The bigger problem, however, is the near-monopolies that Japan’s ten utilities have over generation, transmission and distribution in their respective regions — and their reluctance to bring more renewables into their energy mix. All have nuclear facilities they would like to restart.

Smaller power producers and suppliers claim just 3.6% of Japan’s 280GW electricity market, according to the METI.

“Japan has to sort these things out with the utilities,” says Tomas Kåberger, the Swedish chairman of the Japan Renewable Energy Foundation, noting that the utilities do not want renewables capacity competing with their “phantom” nuclear assets and coal-fired power stations. “It would be key to substantial [renewables] development [if] you could force them by law to receive the electricity... or you could simply do full ownership unbundling and ensure that the grid and the [power] market is separated from the old monopolies.”

To illustrate the utilities’ stance, Kåberger points to Hokkaido Electric Power rejecting 4.6GW of the 5GW of wind project applications it received last year. “It’s not a cost issue,” he says, “it’s that they would outcompete their nuclear and coal facilities.”

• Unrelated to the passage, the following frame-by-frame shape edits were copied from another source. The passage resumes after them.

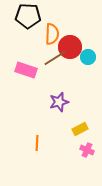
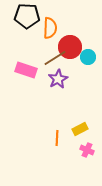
black pentagon: moved 1 px left
orange semicircle: moved 2 px left, 6 px up
purple star: moved 1 px left, 23 px up; rotated 12 degrees counterclockwise
orange line: moved 20 px right, 5 px up
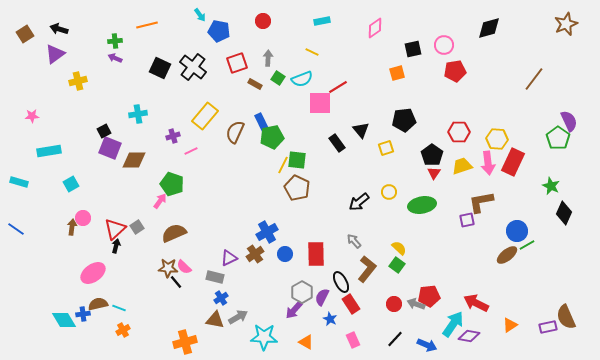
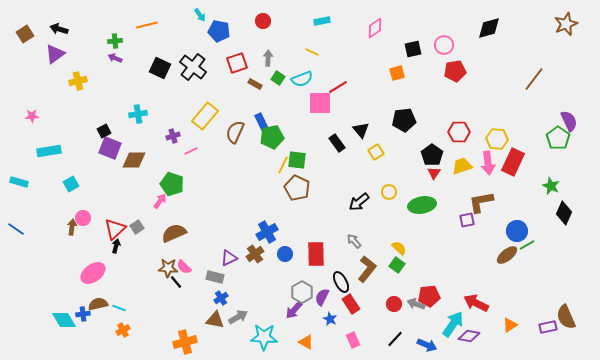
yellow square at (386, 148): moved 10 px left, 4 px down; rotated 14 degrees counterclockwise
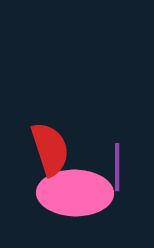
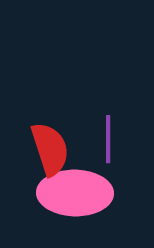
purple line: moved 9 px left, 28 px up
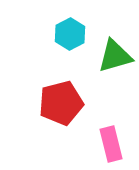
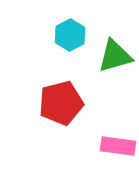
cyan hexagon: moved 1 px down
pink rectangle: moved 7 px right, 2 px down; rotated 68 degrees counterclockwise
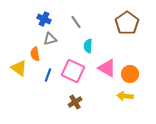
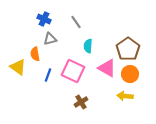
brown pentagon: moved 1 px right, 26 px down
yellow triangle: moved 1 px left, 1 px up
brown cross: moved 6 px right
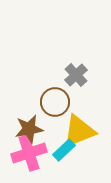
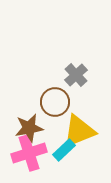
brown star: moved 1 px up
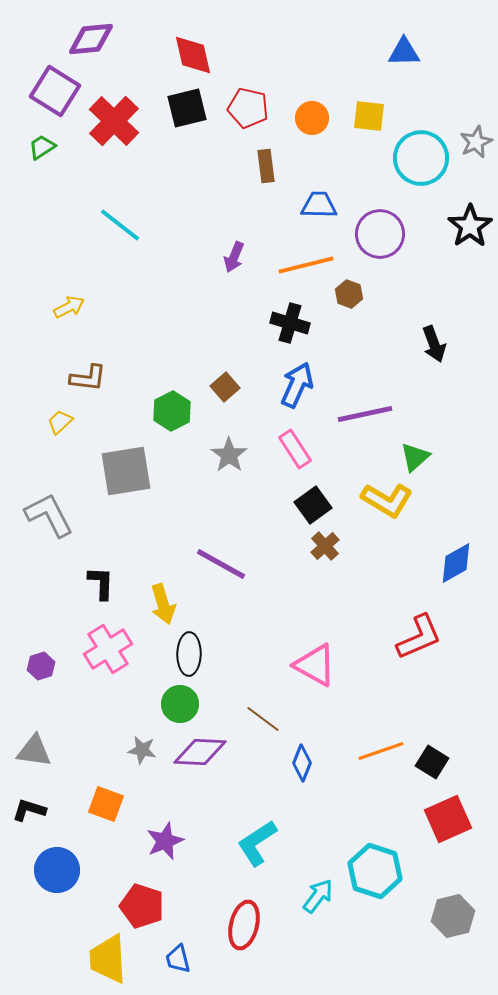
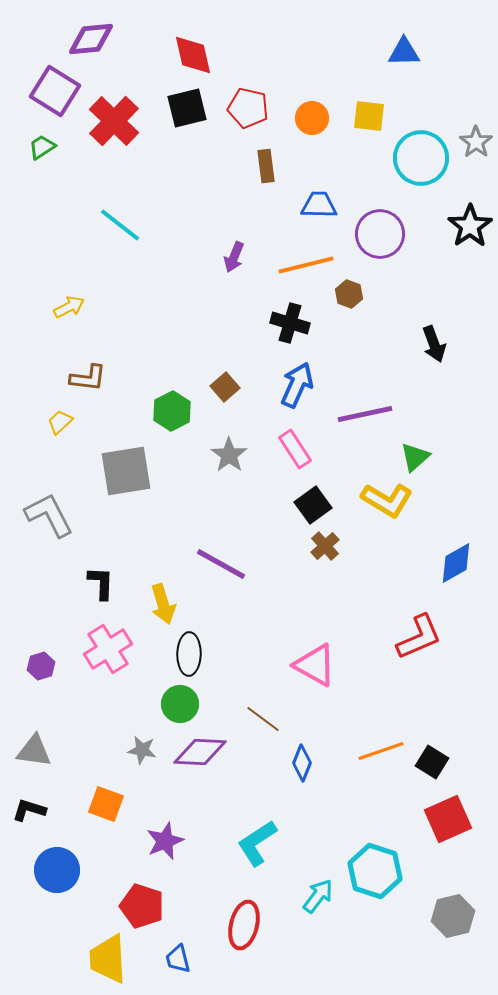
gray star at (476, 142): rotated 12 degrees counterclockwise
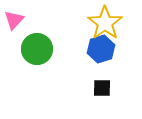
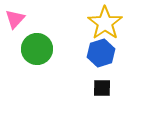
pink triangle: moved 1 px right, 1 px up
blue hexagon: moved 4 px down
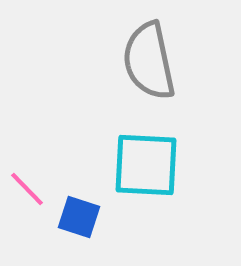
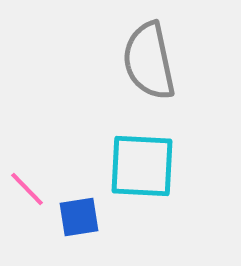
cyan square: moved 4 px left, 1 px down
blue square: rotated 27 degrees counterclockwise
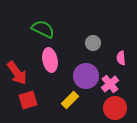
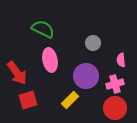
pink semicircle: moved 2 px down
pink cross: moved 5 px right; rotated 24 degrees clockwise
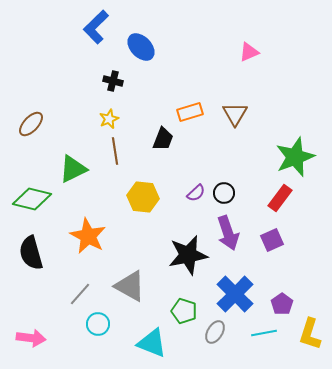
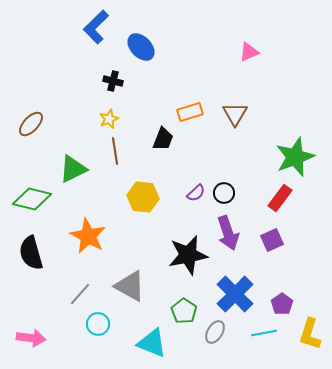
green pentagon: rotated 15 degrees clockwise
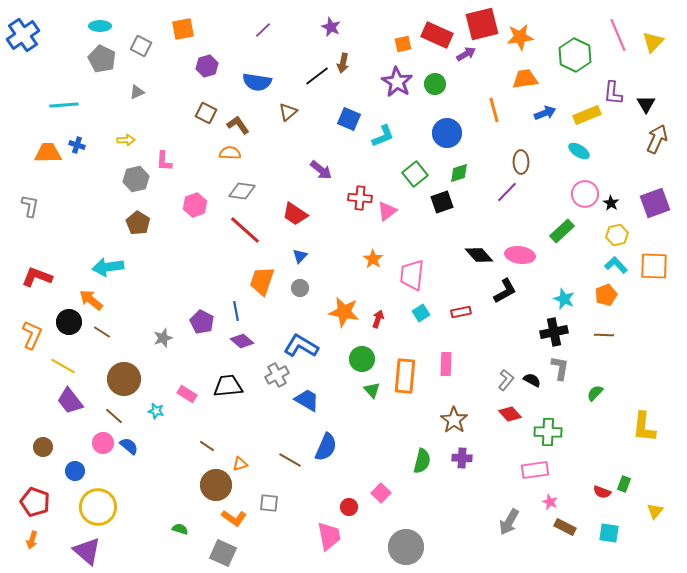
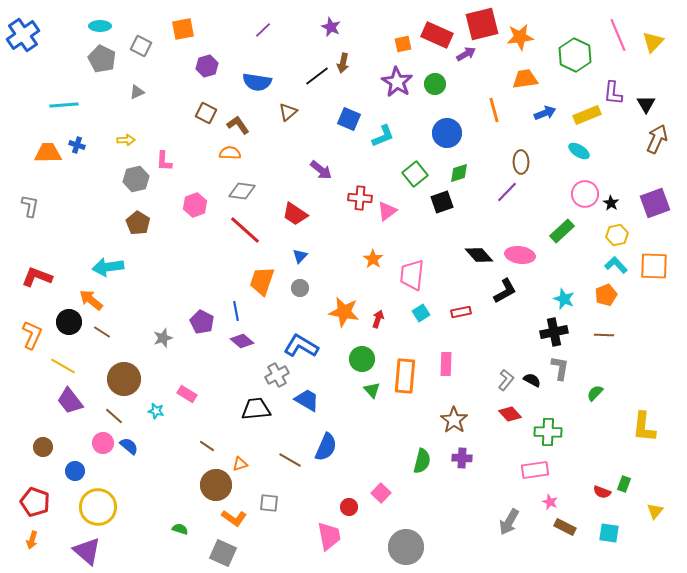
black trapezoid at (228, 386): moved 28 px right, 23 px down
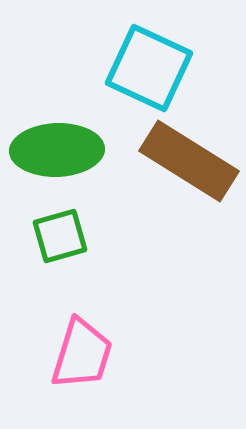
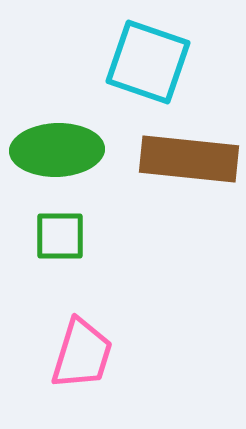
cyan square: moved 1 px left, 6 px up; rotated 6 degrees counterclockwise
brown rectangle: moved 2 px up; rotated 26 degrees counterclockwise
green square: rotated 16 degrees clockwise
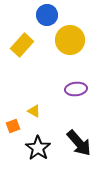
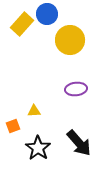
blue circle: moved 1 px up
yellow rectangle: moved 21 px up
yellow triangle: rotated 32 degrees counterclockwise
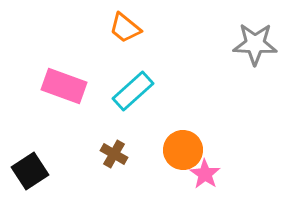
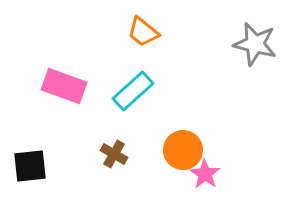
orange trapezoid: moved 18 px right, 4 px down
gray star: rotated 12 degrees clockwise
black square: moved 5 px up; rotated 27 degrees clockwise
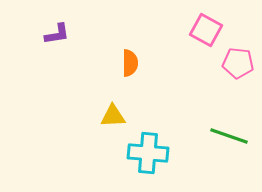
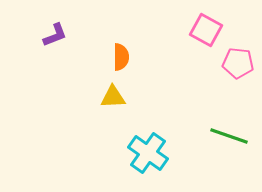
purple L-shape: moved 2 px left, 1 px down; rotated 12 degrees counterclockwise
orange semicircle: moved 9 px left, 6 px up
yellow triangle: moved 19 px up
cyan cross: rotated 30 degrees clockwise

But market reform is in the pipeline. Last April, Abe’s government introduced a new set of policy measures to stabilise power supplies, reduce electricity rates and open the market to competition within the next six years. It also set up the Organization for Cross-Regional Coordination of Transmission Operators (OCCTO) to spearhead market reform efforts.

In addition, the METI introduced rules forcing utilities that want to build new thermal generation plants to allow other companies to bid for them.

“There’s been a recognition of the need to change the current structure,” says Mac Pherson. “It’s just a question of how best to rearrange everything.”

The OCCTO intends to liberalise the retail electricity market between 2016 and 2018 — offering consumers the opportunity to choose their providers — and expects to finish legally separating the utilities’ generation, transmission and distribution assets by 2020.

However, doubts remain about how smoothly the reform process will proceed. “The so-called electricity market reform has been rather controlled by the electric power companies,” complains Kåberger. “In this country, they’re really ‘power’ companies in that they have political power. So they have unjustifiable influence over market regulation, and that is very costly to Japanese industry and society.

“The difficulty at the moment [for renewables] is that as the government is still giving the impression that the nuclear reactors will start, so the power companies are still protecting the potential production of nuclear.”

If, when and how much nuclear capacity will be restarted remain key questions. In any scenario, however, there is no turning back for Japan’s renewables sector.